The sample week of Initial Jobless Claims, which gets imputed into the Jobs Report, was 245,000, which is a pretty high claims figure and would point to a weaker job number on Friday from this one component. We will get some more clues tomorrow with ADP, where the market is expecting around 150,000 job creations for the month of April. The BLS Jobs Report on Friday is expected to show 180,000 job creations, with the unemployment rate rising from 3.5% to 3.6%. Even if we got what the markets expect, it would be the least amount of job creation since December 2019, not including COVID.

Debt Ceiling

Some of you have been asking about the debt ceiling. Janet Yellen mentioned yesterday that the government could run out of money and have trouble paying its bills as early as the beginning of June. While no one knows for sure, the closer it gets, the market is going to potentially have more of a reaction.

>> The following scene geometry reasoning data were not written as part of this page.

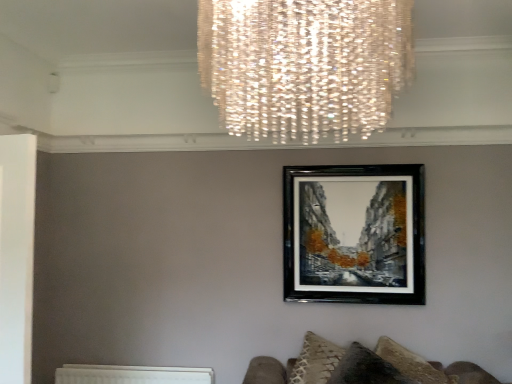 You are a GUI agent. You are given a task and a screenshot of the screen. Output one action in this format:
    pyautogui.click(x=<x>, y=<y>)
    Task: Click on the white textured radiator at lower left
    This screenshot has height=384, width=512.
    Given the screenshot: What is the action you would take?
    pyautogui.click(x=131, y=375)

Identify the location of white textured radiator at lower left. This screenshot has width=512, height=384. (131, 375).

Is black glossy picture frame at center oriented towards velvet textured cushion at lower right?

No, black glossy picture frame at center is not turned towards velvet textured cushion at lower right.

Which object is positioned more to the right, black glossy picture frame at center or velvet textured cushion at lower right?

From the viewer's perspective, velvet textured cushion at lower right appears more on the right side.

Which point is more forward, [411,253] or [339,352]?

Point [339,352]

From the image's perspective, would you say white textured radiator at lower left is shown under black glossy picture frame at center?

Yes, from the image's perspective, white textured radiator at lower left is below black glossy picture frame at center.

Who is bigger, white textured radiator at lower left or black glossy picture frame at center?

black glossy picture frame at center is bigger.

In terms of width, does white textured radiator at lower left look wider or thinner when compared to black glossy picture frame at center?

white textured radiator at lower left is wider than black glossy picture frame at center.

In the image, is black glossy picture frame at center positioned in front of or behind white textured radiator at lower left?

In the image, black glossy picture frame at center appears in front of white textured radiator at lower left.

The image size is (512, 384). I want to click on radiator below the black glossy picture frame at center (from the image's perspective), so click(x=131, y=375).

From a real-world perspective, is black glossy picture frame at center above or below white textured radiator at lower left?

From a real-world perspective, black glossy picture frame at center is physically above white textured radiator at lower left.

Which object is further away from the camera taking this photo, velvet textured cushion at lower right or white textured radiator at lower left?

white textured radiator at lower left is further from the camera.

Is velvet textured cushion at lower right taller or shorter than white textured radiator at lower left?

Considering their sizes, velvet textured cushion at lower right has more height than white textured radiator at lower left.

In the scene shown: Is velvet textured cushion at lower right smaller than white textured radiator at lower left?

Incorrect, velvet textured cushion at lower right is not smaller in size than white textured radiator at lower left.

In the scene shown: From the image's perspective, does velvet textured cushion at lower right appear higher than white textured radiator at lower left?

Yes, from the image's perspective, velvet textured cushion at lower right is on top of white textured radiator at lower left.

Locate an element on the screen. The width and height of the screenshot is (512, 384). radiator behind the velvet textured cushion at lower right is located at coordinates (x=131, y=375).

From the image's perspective, would you say white textured radiator at lower left is positioned over velvet textured cushion at lower right?

No.

Is white textured radiator at lower left positioned far away from velvet textured cushion at lower right?

Yes, white textured radiator at lower left and velvet textured cushion at lower right are quite far apart.

From a real-world perspective, between white textured radiator at lower left and velvet textured cushion at lower right, who is vertically lower?

white textured radiator at lower left is physically lower.

Are velvet textured cushion at lower right and black glossy picture frame at center making contact?

No, velvet textured cushion at lower right is not making contact with black glossy picture frame at center.

Can you confirm if velvet textured cushion at lower right is positioned to the left of black glossy picture frame at center?

No, velvet textured cushion at lower right is not to the left of black glossy picture frame at center.

From a real-world perspective, which object stands above the other?

From a 3D spatial view, black glossy picture frame at center is above.

At what (x,y) coordinates should I click in order to perform the action: click on furniture beneath the black glossy picture frame at center (from a real-world perspective). Please return your answer as a coordinate pair (x, y). Looking at the image, I should click on (361, 366).

Image resolution: width=512 pixels, height=384 pixels. I want to click on radiator behind the black glossy picture frame at center, so click(x=131, y=375).

Estimate the real-world distances between objects in this image. Which object is further from white textured radiator at lower left, black glossy picture frame at center or velvet textured cushion at lower right?

The object further to white textured radiator at lower left is black glossy picture frame at center.

When comparing their distances from velvet textured cushion at lower right, does black glossy picture frame at center or white textured radiator at lower left seem closer?

Based on the image, black glossy picture frame at center appears to be nearer to velvet textured cushion at lower right.

Looking at the image, which one is located closer to velvet textured cushion at lower right, white textured radiator at lower left or black glossy picture frame at center?

Based on the image, black glossy picture frame at center appears to be nearer to velvet textured cushion at lower right.

In the scene shown: Considering their positions, is white textured radiator at lower left positioned further to black glossy picture frame at center than velvet textured cushion at lower right?

white textured radiator at lower left is positioned further to the anchor black glossy picture frame at center.

From the image, which object appears to be nearer to black glossy picture frame at center, velvet textured cushion at lower right or white textured radiator at lower left?

velvet textured cushion at lower right lies closer to black glossy picture frame at center than the other object.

The debt ceiling has been raised 78 times since 1960. The last three times we saw this, the Fed wasn't tightening policy at all, let alone still raising rates into an inverted yield curve. The 10-year yield minus the 3-month Treasury is at 170 bp, the deepest inversion in 40 years.

Twelve years ago, which was the summer of 2011, it came down to the 11th hour, and the market reaction was as such: stocks fell sharply, but so did yields, with the 10-year down significantly. If something like this occurs again, we may see a nice move lower in yields and a move higher in mortgage-backed securities come early June.

Technical Analysis

Mortgage bonds bounced higher off their 50-day moving average and are now up against a quadruple ceiling of resistance. This will be a touchy level to get above, but some weak job data in the days ahead could be the catalyst. Of course, we have to get past the Fed statement tomorrow, where their comments and actions will be very important.

The 10-year is down sharply, breaking beneath its 200-day moving average and 25-day moving average. Yields are now right above the important 3.43 Fibonacci level. Begin the day carefully floating.